Exercise
Here, set down only the lines between the line that contains "Informationen zum eRezept (Klick!)" and the final line of the material, both included, exactly as written. Skip the pictures.

Dataset records
※ ※ ※

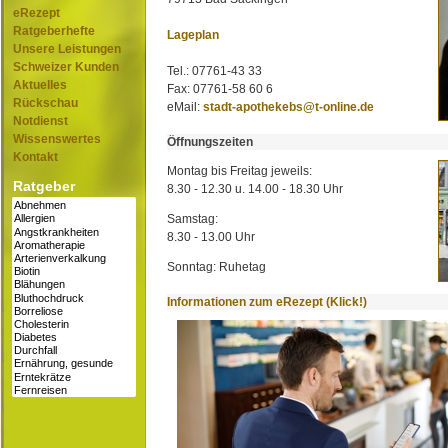
eRezept
Ratgeberhefte
Lageplan
Unsere Leistungen
Schweizer Kunden
Tel.: 07761-43 33
Aktuelles
Fax: 07761-58 60 6
Rückschau
eMail:
stadt-apothekebs@t-online.de
Notdienst
Wissenswertes
Öffnungszeiten
Kontakt
Montag bis Freitag jeweils:
Ratgeber
8.30 - 12.30 u. 14.00 - 18.30 Uhr
Samstag:
8.30 - 13.00 Uhr
Sonntag: Ruhetag
Informationen zum eRezept (Klick!)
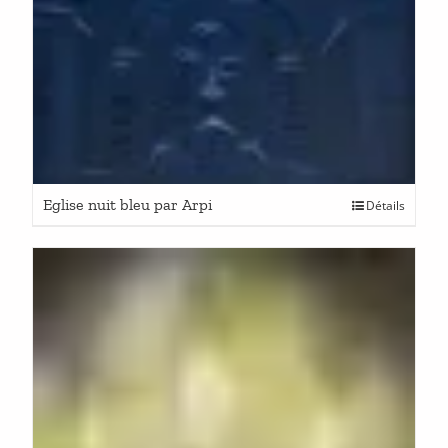
Eglise nuit bleu par Arpi
Détails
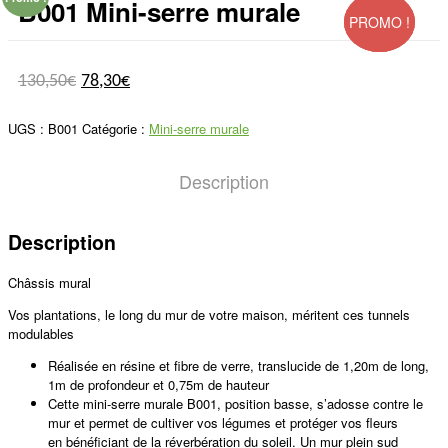
B001 Mini-serre murale
PROMO !
PROMO !
PROMO !
130,50
€
78,30
€
UGS :
B001
Catégorie :
Mini-serre murale
Description
Description
Châssis mural
Vos plantations, le long du mur de votre maison, méritent ces tunnels
modulables
Réalisée en résine et fibre de verre, translucide de 1,20m de long,
1m de profondeur et 0,75m de hauteur
Cette mini-serre murale B001, position basse, s’adosse contre le
mur et permet de cultiver vos légumes et protéger vos fleurs
en bénéficiant de la réverbération du soleil. U
n mur plein sud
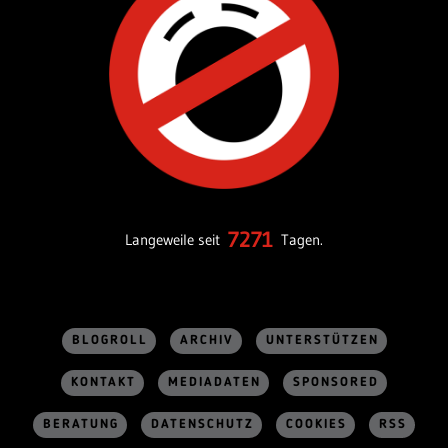
7271
Langeweile seit
Tagen.
BLOGROLL
ARCHIV
UNTERSTÜTZEN
KONTAKT
MEDIADATEN
SPONSORED
BERATUNG
DATENSCHUTZ
COOKIES
RSS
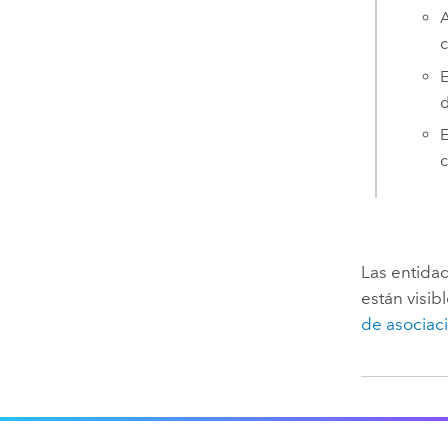
A
c
E
d
E
c
Las entida
están visib
de asociac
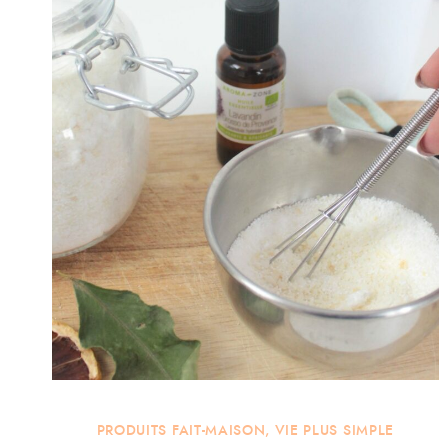
PRODUITS FAIT-MAISON
,
VIE PLUS SIMPLE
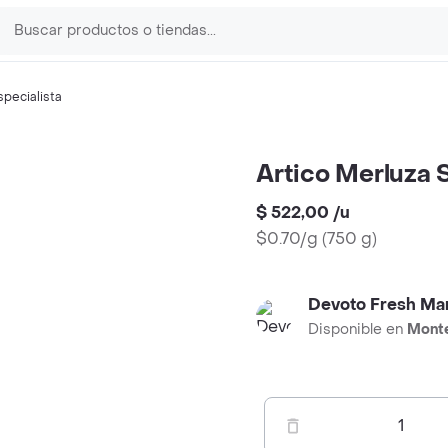
specialista
Artico Merluza 
$ 522,00
/
u
$0.70/g
(
750 g
)
Devoto Fresh Ma
Disponible en
Mont
1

※ ※ ※

Answer to this exercise
Informationen zum eRezept (Klick!)
Eglise nuit bleu par Arpi
Détails
B001 Mini-serre murale
PROMO !
PROMO !
PROMO !
130,50
€
78,30
€
UGS :
B001
Catégorie :
Mini-serre murale
Description
Description
Châssis mural
Vos plantations, le long du mur de votre maison, méritent ces tunnels
modulables
Réalisée en résine et fibre de verre, translucide de 1,20m de long,
1m de profondeur et 0,75m de hauteur
Cette mini-serre murale B001, position basse, s’adosse contre le
mur et permet de cultiver vos légumes et protéger vos fleurs
en bénéficiant de la réverbération du soleil. U
n mur plein sud
7271
Langeweile seit
Tagen.
BLOGROLL
ARCHIV
UNTERSTÜTZEN
KONTAKT
MEDIADATEN
SPONSORED
BERATUNG
DATENSCHUTZ
COOKIES
RSS
A
c
E
d
E
c
Las entida
están visib
de asociac
PRODUITS FAIT-MAISON
,
VIE PLUS SIMPLE
specialista
Artico Merluza 
$ 522,00
/
u
$0.70/g
(
750 g
)
Devoto Fresh Ma
Disponible en
Mont
1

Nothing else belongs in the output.